清河說道:“這個沒什麼的,我們以前經常一起睡。”
荀灌覺得腦子快炸了:“啊?”
清河:“小時候的事,他隻比我小一天,紀丘子夫人經常抱著他進宮,繈褓時我們就認識了,一起爬,學走路、說話,午睡時也在一起。”
昨天太上皇複位,取消偽帝司馬倫在位時所有的政令,包括那個“狗尾續貂”、所有太學學生都封官、所有爵位都升級的餿主意,如此一來,紀丘侯王導變成了原來的紀丘子,妻子曹淑也自然重新成為紀丘子夫人。
人家是很純潔青梅竹馬關係,荀灌暗自羞愧,覺得自己想多了,遂轉移話題,“這麼說,今天是王悅的生日了。”
清河點頭,“可惜我們那裡都不能去,不能送他禮物,外頭這麼亂,人心惶惶,我看紀丘子夫人也沒打算給王悅大操大辦過生日。”
荀灌說道:“經曆了昨天的巷戰,估計王悅也不看重什麼生日禮物,好好活著比什麼生日禮物都重要。”
清河無比認同荀灌,“當時我還以為自己死定了呢,沒想到能夠活著和你們重逢。你和王悅是怎麼說服齊王司馬囧立刻出兵的……”
兩人聊起了各自的經曆,都唏噓不已,互相佩服對方,友誼的小船揚帆起航。
與此同時,皇宮西遊園暖閣裡,劉曜等來了他夢魂牽繞十三年的人——皇後羊獻容。
潘美人說道:“有什麼話快點說,我在外頭把風。”
昔日的小情侶相見,千言萬語,竟是無言。
劉曜把眉毛塗黑了,相貌依稀還是昨日洛陽城四夷裡的街頭小霸王。
羊獻容已經結婚生子,相貌身材還是昨日驚鴻一瞥、似乎不食人間煙火的仙女。
唯一變化的,就是彼此的眼神。
劉曜沒有了少年意氣,滿滿的滄桑悲憫;羊獻容雙目已經沒有過去的華彩,兩眼放空,就像廟裡看破紅塵的菩薩,即使看到昔日檀郎劉曜,也掀不起任何波瀾。
劉曜昨天氣場大開,殺出一條血路,為羊獻容解圍,事後他以中領軍的身份回到皇宮,賴了一晚上都不肯走,非要見羊獻容一麵。
潘美人忙於宮務、肅清偽帝餘黨、還要和劉曜溝通周旋,也忘記了雉雞窩裡的河東公主。
氣氛有些尷尬。
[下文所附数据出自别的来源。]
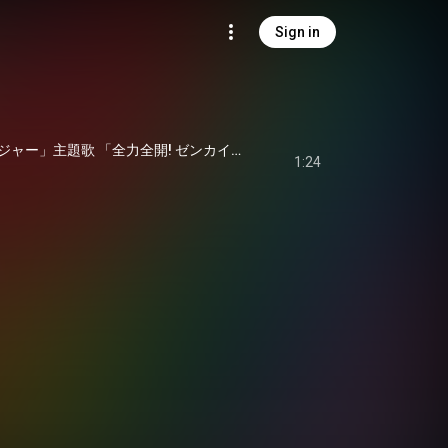
Sign in
「機界戦隊ゼンカイジャー」主題歌 「全力全開! ゼンカイジャー (TVサイズ)」
1:24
劉曜覺得自己是個男人,應該先開口打破沉默,說道:“你還好嗎?”
話音一落,劉曜就後悔了,暗自罵自己:你說的是啥?嫁給一個白癡,當一個傀儡皇後,她還能好嗎?這是什麼混賬話!
劉曜一緊張,就習慣性的撓後腦勺。
剛撓一下,劉曜又後悔了:你都快三十歲了人,戰場上一人對陣一萬人都不再怕的,怎麼這時候做出撓頭這種粗魯又幼稚的舉動?你這十三年白活了!
劉曜露出少年人時的局促不安,羊獻容看了,平靜的眼神終於泛起了波瀾,不過很快就消失了。
就像飛鳥的翅膀滑過湖麵,泛起一圈圈漣漪,這漣漪極輕、也極淺,來不及泛到湖邊就融在水裡了。
劉曜伸手撓頭,立馬露出肋下包紮的幾處傷處來,上頭還有滲血的痕跡。
殺神不是神,也會受傷。
“你受傷了。”羊獻容說。
劉曜滿不在意的樣子,“隻是一些皮外傷,並沒有傷及要害。”
話說完,劉曜又又又後悔了,這樣搞的我好像很容易似的,現在不是逞能的時候,是讓她知道我付出了很多、曉得我的好、我靠得住、感激我的時候,必須讓她對我重拾好感。。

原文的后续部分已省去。